Monday, March 15, 2021

Memaknai Arti Keluarga dari Kisah Mbolang

 

    Sejak pandemi covid terjadi, hampir sebagian besar orang akan merindukan yang namanya rekreasi. Rindu berjalan-jalan bebas keluar rumah, berkegiatan seperti sebelumnya ataupun hanya sekedar berkunjung ke tempat keramaian. Betul tidak? Aku pun demikian. Sangat rindu mbolang meskipun masih sangat parno terhadap kondisi pandemi yang juga belum usai. Namun, rasa jenuh semakin akut karena hanya beraktifitas di rumah, di sekitar perumahan, dan maksimal ke luar untuk membeli kebutuhan. Akhirnya hari kamis lalu tepatnya tanggal 11 Maret 2021, kami (aku, suami, dan si kecil) pun bersepakat untuk mbolang.

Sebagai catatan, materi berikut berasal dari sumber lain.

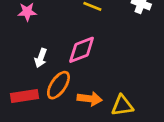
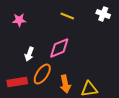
orange arrow: (90, 99) -> (65, 84), turned 72

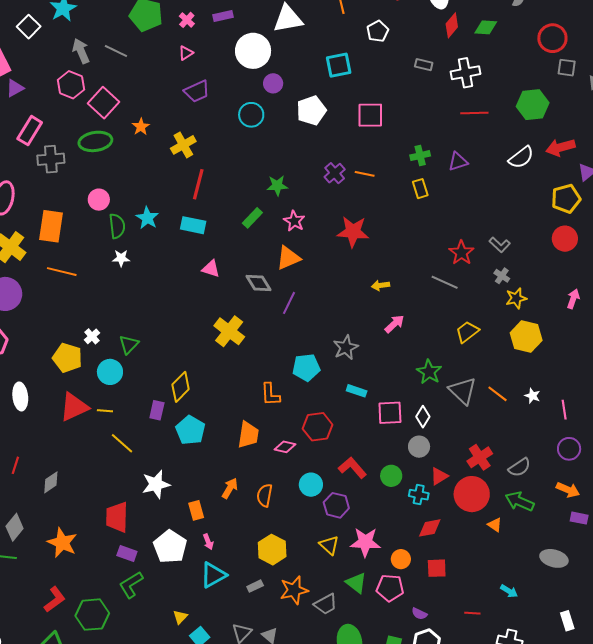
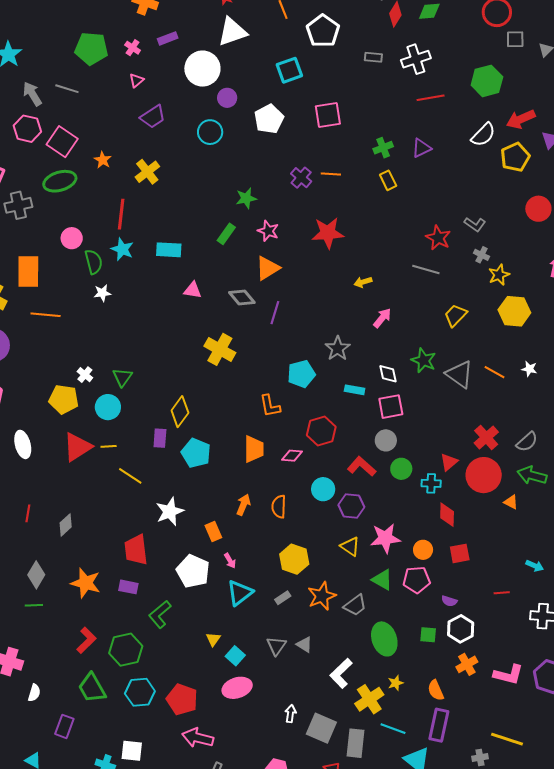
white pentagon: (378, 31) -> (323, 31), size x1.5
red line: (198, 184) -> (121, 214), moved
yellow pentagon: (566, 199) -> (515, 157), moved
white diamond: (423, 417) -> (388, 374), moved, turned -35
gray circle: (419, 447) -> (386, 440), moved
red diamond: (430, 528) -> (447, 515), turned -70
purple rectangle: (127, 553) -> (128, 587), moved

 Beberapa hari sebelumnya, aku sudah mencari informasi tempat wisata alam yang akan kami kunjungi. Kebetulan ada edupark yang sedang soft launching sehingga kami berencana kesana dan mendaftar terlebih dahulu. Qodarullah, sehari sebelumnya mendapat kabar dari panitia bahwa soft launching ada pembatasan jumlah pengunjung sehingga kami tidak kebagian jatah untuk bisa hadir. Baiklah, akhirnya kami pun mulai mencari tempat pengganti dan itu pun diputuskan beberapa menit sebelum kami fix berangkat. Ke mana mbolangnya? Kami pilih yang dekat hanya berjarak 24 km dari rumah kami di Kutorejo Mojokerto yaitu mbolang ke Pacet.

    Sesuai dengan keinginan bahwa kami akan mbolang ke Pacet dengan menggunakan motor. Boncengan bertiga menyusuri naik turunnya jalanan khas pegunungan yang hampir sebagian besar kanan kiri jalanan adalah hutan dan jurang. Menikmati sejuknya udara pegunungan dan kicauan belalang hutan yang saling bersaut-sautan. Sebuah perjalanan sederhana yang telah lama kami rindukan. Hanya kurang beberapa kilometer lagi, kami akan sampai di tujuan. Namun, semakin ke atas semakin tinggi pula tanjakan yang harus kami lalui. Bukan lagi tanjakan dengan sudut 30 atau 45 melainkan lebih dari itu. Sayangnya, motor buntut yang kami gunakan tidak kuat melewati tanjakan curam dengan mengangkut tiga orang. Si motor buntut hampir saja mati ditengah posisi tanjakan curam. Aku agak panik tapi untungnya suami tetap saja santai. Apa yang harus kami lakukan? Hanya ada 2 pilihan yaitu menyerah dengan menghentikan perjalanan dan terpaksa balik atau tetap melanjutkan perjalanan dengan konsekuensi aku dan si kecil harus turun dari motor untuk mengurangi beban.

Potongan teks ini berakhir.